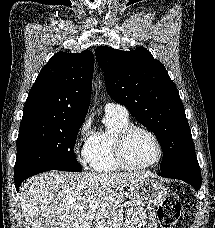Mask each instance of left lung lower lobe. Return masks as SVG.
<instances>
[{
    "label": "left lung lower lobe",
    "instance_id": "0a47b994",
    "mask_svg": "<svg viewBox=\"0 0 215 228\" xmlns=\"http://www.w3.org/2000/svg\"><path fill=\"white\" fill-rule=\"evenodd\" d=\"M158 175L183 180L191 184L196 191L201 187V171L196 157L186 159L167 170L161 171Z\"/></svg>",
    "mask_w": 215,
    "mask_h": 228
}]
</instances>
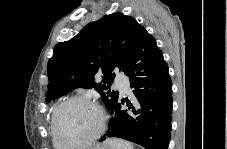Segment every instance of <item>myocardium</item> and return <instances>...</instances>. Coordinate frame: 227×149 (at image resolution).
Segmentation results:
<instances>
[{"label": "myocardium", "instance_id": "1", "mask_svg": "<svg viewBox=\"0 0 227 149\" xmlns=\"http://www.w3.org/2000/svg\"><path fill=\"white\" fill-rule=\"evenodd\" d=\"M75 102L88 103L94 106L99 113L100 121L96 130L88 138L77 142H65L62 140L59 134L58 119L62 110L67 105ZM105 126H106V113L104 109L101 107V105L98 102L85 96H73L64 100L56 107L52 117V129H53V135H54L55 141L59 146H64V147H83V146L92 145L102 135V133L105 130Z\"/></svg>", "mask_w": 227, "mask_h": 149}]
</instances>
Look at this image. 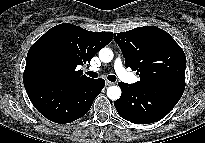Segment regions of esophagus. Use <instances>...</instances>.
Segmentation results:
<instances>
[{
	"label": "esophagus",
	"mask_w": 205,
	"mask_h": 143,
	"mask_svg": "<svg viewBox=\"0 0 205 143\" xmlns=\"http://www.w3.org/2000/svg\"><path fill=\"white\" fill-rule=\"evenodd\" d=\"M105 84H106V86H111L113 83L107 80V81L105 82Z\"/></svg>",
	"instance_id": "1"
}]
</instances>
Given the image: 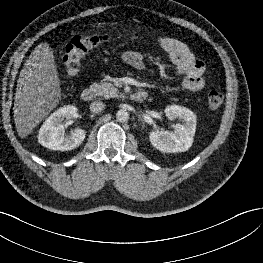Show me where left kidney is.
I'll return each mask as SVG.
<instances>
[{
	"instance_id": "5707ae66",
	"label": "left kidney",
	"mask_w": 263,
	"mask_h": 263,
	"mask_svg": "<svg viewBox=\"0 0 263 263\" xmlns=\"http://www.w3.org/2000/svg\"><path fill=\"white\" fill-rule=\"evenodd\" d=\"M165 114L169 120L180 119L183 124H176L174 132L155 130L149 133L151 144L164 153L187 151L193 143L196 129V116L186 107L171 105L166 107Z\"/></svg>"
}]
</instances>
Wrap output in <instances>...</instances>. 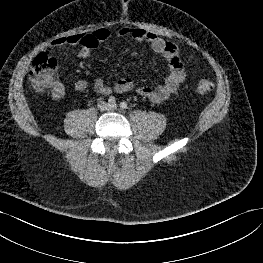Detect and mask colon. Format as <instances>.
<instances>
[{"mask_svg": "<svg viewBox=\"0 0 263 263\" xmlns=\"http://www.w3.org/2000/svg\"><path fill=\"white\" fill-rule=\"evenodd\" d=\"M57 74V62L44 53L37 55L29 72V84L37 92L44 91L53 86ZM214 89V82L203 77L197 83V91L200 94H208Z\"/></svg>", "mask_w": 263, "mask_h": 263, "instance_id": "colon-1", "label": "colon"}]
</instances>
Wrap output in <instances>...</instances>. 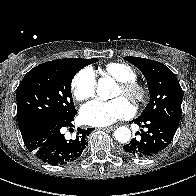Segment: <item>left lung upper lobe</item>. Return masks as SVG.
<instances>
[{"instance_id": "obj_1", "label": "left lung upper lobe", "mask_w": 196, "mask_h": 196, "mask_svg": "<svg viewBox=\"0 0 196 196\" xmlns=\"http://www.w3.org/2000/svg\"><path fill=\"white\" fill-rule=\"evenodd\" d=\"M135 65L148 82L150 102L139 118H162L178 127L183 90L175 74L164 64L140 57H124Z\"/></svg>"}]
</instances>
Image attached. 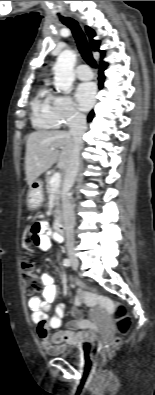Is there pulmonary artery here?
<instances>
[{"label": "pulmonary artery", "instance_id": "obj_1", "mask_svg": "<svg viewBox=\"0 0 155 395\" xmlns=\"http://www.w3.org/2000/svg\"><path fill=\"white\" fill-rule=\"evenodd\" d=\"M76 75L81 80H90L93 77L91 69L85 64H81L76 68Z\"/></svg>", "mask_w": 155, "mask_h": 395}]
</instances>
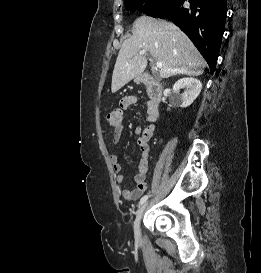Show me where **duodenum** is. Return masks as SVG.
Returning <instances> with one entry per match:
<instances>
[{
  "label": "duodenum",
  "instance_id": "410a0bca",
  "mask_svg": "<svg viewBox=\"0 0 261 273\" xmlns=\"http://www.w3.org/2000/svg\"><path fill=\"white\" fill-rule=\"evenodd\" d=\"M140 82L147 88L148 92L150 93L151 108L157 109L163 96L162 84L155 80V78L150 74H144L141 77Z\"/></svg>",
  "mask_w": 261,
  "mask_h": 273
}]
</instances>
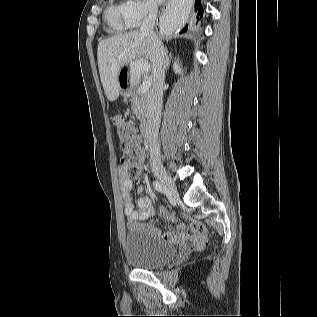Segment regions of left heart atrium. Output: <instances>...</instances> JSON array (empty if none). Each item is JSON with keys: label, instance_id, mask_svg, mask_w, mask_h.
Masks as SVG:
<instances>
[{"label": "left heart atrium", "instance_id": "39dd6f15", "mask_svg": "<svg viewBox=\"0 0 317 317\" xmlns=\"http://www.w3.org/2000/svg\"><path fill=\"white\" fill-rule=\"evenodd\" d=\"M152 2H154L155 4H159V3L163 2V0H152Z\"/></svg>", "mask_w": 317, "mask_h": 317}]
</instances>
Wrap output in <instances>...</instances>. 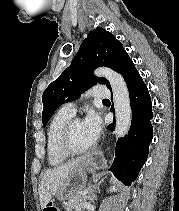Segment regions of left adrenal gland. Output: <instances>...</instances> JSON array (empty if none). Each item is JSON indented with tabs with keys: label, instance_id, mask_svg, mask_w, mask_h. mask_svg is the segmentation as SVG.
I'll return each instance as SVG.
<instances>
[{
	"label": "left adrenal gland",
	"instance_id": "1",
	"mask_svg": "<svg viewBox=\"0 0 179 211\" xmlns=\"http://www.w3.org/2000/svg\"><path fill=\"white\" fill-rule=\"evenodd\" d=\"M99 184L90 187V193L92 194V200L96 198L97 189H99Z\"/></svg>",
	"mask_w": 179,
	"mask_h": 211
}]
</instances>
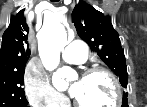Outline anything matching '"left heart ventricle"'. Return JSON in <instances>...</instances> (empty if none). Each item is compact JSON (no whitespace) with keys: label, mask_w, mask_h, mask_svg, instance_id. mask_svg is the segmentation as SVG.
<instances>
[{"label":"left heart ventricle","mask_w":147,"mask_h":107,"mask_svg":"<svg viewBox=\"0 0 147 107\" xmlns=\"http://www.w3.org/2000/svg\"><path fill=\"white\" fill-rule=\"evenodd\" d=\"M74 84L79 86L75 98L86 106L108 107L114 101V87L105 75L76 78Z\"/></svg>","instance_id":"1"}]
</instances>
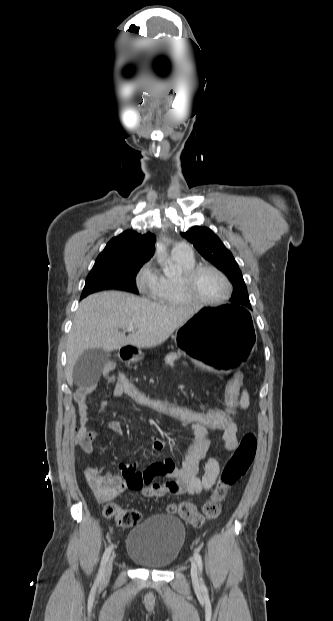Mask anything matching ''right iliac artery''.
<instances>
[{"mask_svg":"<svg viewBox=\"0 0 333 621\" xmlns=\"http://www.w3.org/2000/svg\"><path fill=\"white\" fill-rule=\"evenodd\" d=\"M112 549H113V547H112V546L108 547V548L105 550V552H104V554H103V556H102V560H101L100 568H99L98 575H97V581H101V580H102V578H103V576H104V572H105L106 564H107V562H108V560H109V557H110V554H111V552H112Z\"/></svg>","mask_w":333,"mask_h":621,"instance_id":"1","label":"right iliac artery"}]
</instances>
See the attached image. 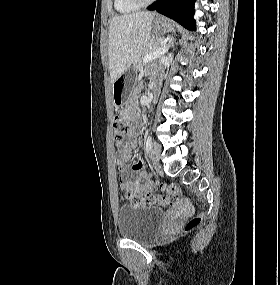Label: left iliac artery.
I'll use <instances>...</instances> for the list:
<instances>
[{
    "label": "left iliac artery",
    "mask_w": 280,
    "mask_h": 285,
    "mask_svg": "<svg viewBox=\"0 0 280 285\" xmlns=\"http://www.w3.org/2000/svg\"><path fill=\"white\" fill-rule=\"evenodd\" d=\"M152 147V137L150 135L147 136L146 139V151L147 153H149V151L151 150Z\"/></svg>",
    "instance_id": "44dca946"
}]
</instances>
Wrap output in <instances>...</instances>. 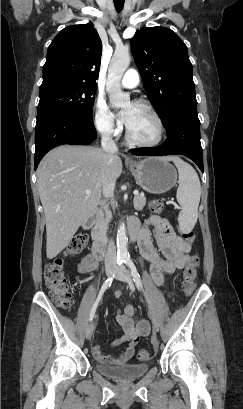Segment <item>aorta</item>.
I'll return each instance as SVG.
<instances>
[{"instance_id": "762f6f07", "label": "aorta", "mask_w": 243, "mask_h": 409, "mask_svg": "<svg viewBox=\"0 0 243 409\" xmlns=\"http://www.w3.org/2000/svg\"><path fill=\"white\" fill-rule=\"evenodd\" d=\"M128 51H116L110 62L106 81V91L113 108H123L129 105L130 96L121 89V78L130 64ZM127 234L125 224L122 222L117 231V257L126 259L128 257Z\"/></svg>"}]
</instances>
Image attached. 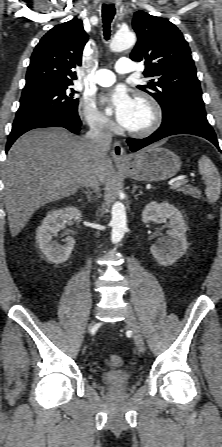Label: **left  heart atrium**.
Here are the masks:
<instances>
[{"mask_svg":"<svg viewBox=\"0 0 222 447\" xmlns=\"http://www.w3.org/2000/svg\"><path fill=\"white\" fill-rule=\"evenodd\" d=\"M105 102L112 107L117 122L128 128L134 114L136 101L124 89H116L105 98Z\"/></svg>","mask_w":222,"mask_h":447,"instance_id":"1","label":"left heart atrium"}]
</instances>
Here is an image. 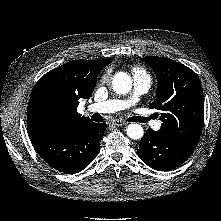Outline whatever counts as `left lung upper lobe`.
<instances>
[{
    "mask_svg": "<svg viewBox=\"0 0 221 221\" xmlns=\"http://www.w3.org/2000/svg\"><path fill=\"white\" fill-rule=\"evenodd\" d=\"M143 59L157 76V97L149 107L162 112L163 123L158 132L196 146L204 120L203 92L198 75L169 58L146 56Z\"/></svg>",
    "mask_w": 221,
    "mask_h": 221,
    "instance_id": "left-lung-upper-lobe-1",
    "label": "left lung upper lobe"
}]
</instances>
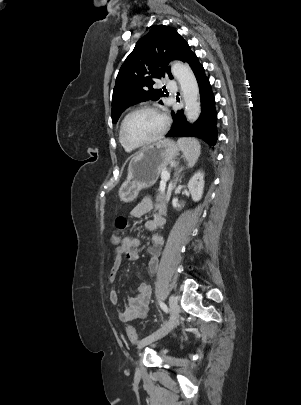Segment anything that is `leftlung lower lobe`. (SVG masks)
Listing matches in <instances>:
<instances>
[{
    "instance_id": "1",
    "label": "left lung lower lobe",
    "mask_w": 301,
    "mask_h": 405,
    "mask_svg": "<svg viewBox=\"0 0 301 405\" xmlns=\"http://www.w3.org/2000/svg\"><path fill=\"white\" fill-rule=\"evenodd\" d=\"M187 63L193 70L199 85L201 115L194 124H189L182 110L177 113L172 112L174 123L166 137H197L204 140L209 146H214L217 142V113L214 95L204 68L195 53L191 54Z\"/></svg>"
}]
</instances>
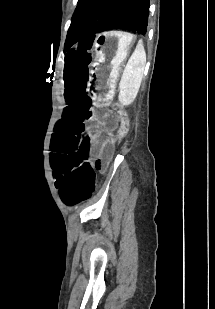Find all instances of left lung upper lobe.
Returning <instances> with one entry per match:
<instances>
[{"instance_id": "obj_1", "label": "left lung upper lobe", "mask_w": 215, "mask_h": 309, "mask_svg": "<svg viewBox=\"0 0 215 309\" xmlns=\"http://www.w3.org/2000/svg\"><path fill=\"white\" fill-rule=\"evenodd\" d=\"M150 0H79L68 30L65 47L111 29L145 34Z\"/></svg>"}]
</instances>
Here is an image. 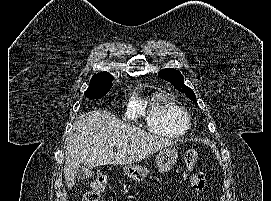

--------------------------------

* [EXERCISE AIM]:
The output should be the lines from the one with "Segment anything that" through the end of the material above, both ends included, printed exactly and nothing else. Drop the pictures.

* [SOLUTION TO THIS EXERCISE]:
Segment anything that is `leftlung lower lobe`. (SVG masks)
Listing matches in <instances>:
<instances>
[{
    "instance_id": "1",
    "label": "left lung lower lobe",
    "mask_w": 301,
    "mask_h": 405,
    "mask_svg": "<svg viewBox=\"0 0 301 405\" xmlns=\"http://www.w3.org/2000/svg\"><path fill=\"white\" fill-rule=\"evenodd\" d=\"M187 63L193 70L199 85L201 115L194 124H189L182 110L177 113L172 112L174 123L166 137H197L204 140L209 146H214L217 142V113L214 95L204 68L195 53L191 54Z\"/></svg>"
}]
</instances>
Find all instances of left lung upper lobe.
Returning <instances> with one entry per match:
<instances>
[{"instance_id": "obj_1", "label": "left lung upper lobe", "mask_w": 215, "mask_h": 309, "mask_svg": "<svg viewBox=\"0 0 215 309\" xmlns=\"http://www.w3.org/2000/svg\"><path fill=\"white\" fill-rule=\"evenodd\" d=\"M150 0H79L68 30L65 47L111 29L145 34Z\"/></svg>"}]
</instances>
Here is an image. 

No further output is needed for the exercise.